Thursday, August 8, 2013

"deaf"

For the past twenty-seven years I have had to rely on wearing hearing aids to "hear."  I remember my parents taking me to the ear doctor and him saying that I needed hearing aids to be able to hear.   I was mortified as I was already struggling to "fit in" in my 3rd grade class  It was already so difficult knowing that I was so different from everyone else in my class, and this was just another level of "different."  I remember being teased all of the time, and and how much I missed out on conversations, and activities because I was "deaf."  

These days I am thankful that I am able to hear with the help of hearing aids  I am thankful that my being "deaf" isn't as horrible as it could be, as with hearing aids I am able to "hear" at a functioning level.  I never needed to learn sign language.  I am thankful that if a person didn't know I wore hearing aids, I would appear "normal."

As I was reading this morning GOD revealed to me that while I have been blessed by the assistance of hearing aids in being physically "deaf," I needed to understand that in my past I have allowed myself to become "spiritually deaf."  HE let me know that all of the times I cried out to HIM, "LORD, why don't you hear me?"  HIS response was, "Heather, why aren't you listening to me?"  HE let me know that until I was willing to make HIM my number one priority I wasn't going to be able to hear HIM.  Eighty-three days ago, in my cries for help, I received HIS message, put HIM first and everything else will fall into place.  In choosing to carve out time for HIM everyday HE will show me how to live my life that day, and when I obey HIM, HE will take care of the rest.

As I was reading my book "Whispers" today I started thinking about what putting HIM first really means to me.  As I meditated on that thought I read these words: "The goal of the CHRIST following life is to grow to the point that we live in GOD's reality."  I know that without HIM leading me, my world is a very dark place.  I know that without HIM words harm me, and Satan completely wrecks my complete existence.  I know that in order to be truly CHRIST like I must turn my eyes an ears to Heaven and wait for HIM.  I must "be still."

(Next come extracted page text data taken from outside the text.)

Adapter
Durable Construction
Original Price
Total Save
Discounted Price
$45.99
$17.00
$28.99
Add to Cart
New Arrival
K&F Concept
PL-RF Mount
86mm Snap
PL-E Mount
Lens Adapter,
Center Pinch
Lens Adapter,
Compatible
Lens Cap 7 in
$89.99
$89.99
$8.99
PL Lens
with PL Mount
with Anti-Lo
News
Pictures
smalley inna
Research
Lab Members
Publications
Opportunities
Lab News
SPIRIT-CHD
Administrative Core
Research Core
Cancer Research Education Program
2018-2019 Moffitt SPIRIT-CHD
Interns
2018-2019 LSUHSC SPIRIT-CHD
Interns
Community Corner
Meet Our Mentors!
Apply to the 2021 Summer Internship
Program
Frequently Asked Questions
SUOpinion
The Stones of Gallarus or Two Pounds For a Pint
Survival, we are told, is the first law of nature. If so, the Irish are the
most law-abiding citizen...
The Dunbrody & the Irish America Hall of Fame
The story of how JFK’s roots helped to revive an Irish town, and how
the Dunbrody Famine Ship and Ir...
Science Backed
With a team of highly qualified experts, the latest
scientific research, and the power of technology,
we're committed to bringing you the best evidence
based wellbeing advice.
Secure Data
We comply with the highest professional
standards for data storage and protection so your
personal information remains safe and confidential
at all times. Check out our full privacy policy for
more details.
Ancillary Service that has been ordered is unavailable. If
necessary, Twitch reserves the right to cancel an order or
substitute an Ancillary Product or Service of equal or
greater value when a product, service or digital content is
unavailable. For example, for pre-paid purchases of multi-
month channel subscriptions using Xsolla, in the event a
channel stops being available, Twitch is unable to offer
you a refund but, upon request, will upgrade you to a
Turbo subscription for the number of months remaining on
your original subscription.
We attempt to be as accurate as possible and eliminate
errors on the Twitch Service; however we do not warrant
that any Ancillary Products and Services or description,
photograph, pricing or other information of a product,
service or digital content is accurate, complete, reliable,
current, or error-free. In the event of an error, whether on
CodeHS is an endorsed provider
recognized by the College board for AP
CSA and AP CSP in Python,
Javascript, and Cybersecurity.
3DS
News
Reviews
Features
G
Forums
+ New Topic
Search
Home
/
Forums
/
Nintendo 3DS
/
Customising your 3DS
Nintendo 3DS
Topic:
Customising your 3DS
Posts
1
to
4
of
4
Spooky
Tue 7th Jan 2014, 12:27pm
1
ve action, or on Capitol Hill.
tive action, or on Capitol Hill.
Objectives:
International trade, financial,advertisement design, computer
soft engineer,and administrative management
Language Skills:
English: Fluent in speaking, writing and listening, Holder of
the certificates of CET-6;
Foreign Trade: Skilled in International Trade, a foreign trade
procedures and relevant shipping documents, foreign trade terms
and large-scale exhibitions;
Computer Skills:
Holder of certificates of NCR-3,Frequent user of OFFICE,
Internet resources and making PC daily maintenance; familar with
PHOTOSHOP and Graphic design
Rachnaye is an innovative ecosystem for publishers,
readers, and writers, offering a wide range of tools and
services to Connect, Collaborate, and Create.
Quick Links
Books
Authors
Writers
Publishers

I have learned that until I surrendered my life completely to HIM I wasn't able to hear HIM.  I know that had I not surrendered HIS Daily Teachings wouldn't have been possible.  I know that in order to share HIS Daily Teachings with others I must first dedicate at least one hour a day to reading HIS word, and waiting for HIM to teach, lead, and guide me.  I must align my thoughts and actions to HIS will for my life.  I know that none of this is possible without my alone time with HIM.  I know that when I don't have alone time with HIM, my day is usually a complete train wreck.  The Bible teaches us that even JESUS withdrew from the crowds to be alone with HIS Father.  JESUS knew that in order to truly hear what HE was being told, HE had to have alone time to be in prayer with HIS Heavenly Father.

"Very early in the morning, while it was still dark, Jesus got up, left the house and went off to a solitary place, where he prayed." Mark 1:35

I know in my heart that HE is asking me to do just as JESUS did in making time for HIM in my early mornings.  It has been in those times when my children and husband are asleep that HE has taught me some of the greatest lessons I have ever learned.  It has been through those times where I have learned what HIS true purpose is for my life.  It has been in the early morning hours that I am filled with HIS grace, HIS love, HIS promise, HIS forgiveness, HIS truth, HIS word, HIS hope, without each of those things I wouldn't be where I am today.

I know that HIS Daily Teachings is a result of not allowing myself to be spiritually "deaf" any longer.  I know it is because of my daily discipline and obedience that I am able to share HIS words, and HE is able to reach so many lost and broken people through my story.  I know that if I ever doubt in whether or not I am doing the "right" thing all I have to do is look at how my story has impacted so many lives.  

I have learned that because GOD loves me, HE "whispers" to me daily and it is those "whispers" that give me the courage and confidence to be the wife, mother, and woman of GOD that HE has called me to be.  It has been HIS "whispers" that have given me the courage to speak with confidence of who my SAVIOR is, and to not be ashamed of my faith.  It has been through HIS "whispers" that I am no longer trapped in being spiritually "deaf" and now because I am hearing HIM, HE is using my life as a living testament of just how AMAZING HIS grace truly is.

I pray today that you will silence your inner "noise," so that you will be able to hear HIS "whispers."  I pray today that you will open the door to your heart and let HIM in.  I pray today that you will choose to make HIM a priority in your life, and that you will let go of being spiritually "deaf."  I pray today that you will receive the freedom to truly live your life through your discipline and obedience for HIM.